▸ **Supplied material**:
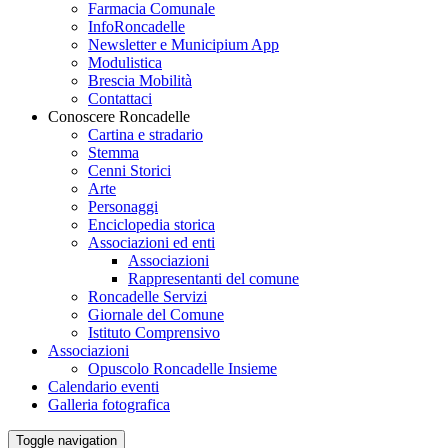
Farmacia Comunale
InfoRoncadelle
Newsletter e Municipium App
Modulistica
Brescia Mobilità
Contattaci
Conoscere Roncadelle
Cartina e stradario
Stemma
Cenni Storici
Arte
Personaggi
Enciclopedia storica
Associazioni ed enti
Associazioni
Rappresentanti del comune
Roncadelle Servizi
Giornale del Comune
Istituto Comprensivo
Associazioni
Opuscolo Roncadelle Insieme
Calendario eventi
Galleria fotografica
Toggle navigation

▸ **Your task**:
Would you give the material back exactly, minus the pictures?

▸ **Response**:
Farmacia Comunale
InfoRoncadelle
Newsletter e Municipium App
Modulistica
Brescia Mobilità
Contattaci
Conoscere Roncadelle
Cartina e stradario
Stemma
Cenni Storici
Arte
Personaggi
Enciclopedia storica
Associazioni ed enti
Associazioni
Rappresentanti del comune
Roncadelle Servizi
Giornale del Comune
Istituto Comprensivo
Associazioni
Opuscolo Roncadelle Insieme
Calendario eventi
Galleria fotografica
Toggle navigation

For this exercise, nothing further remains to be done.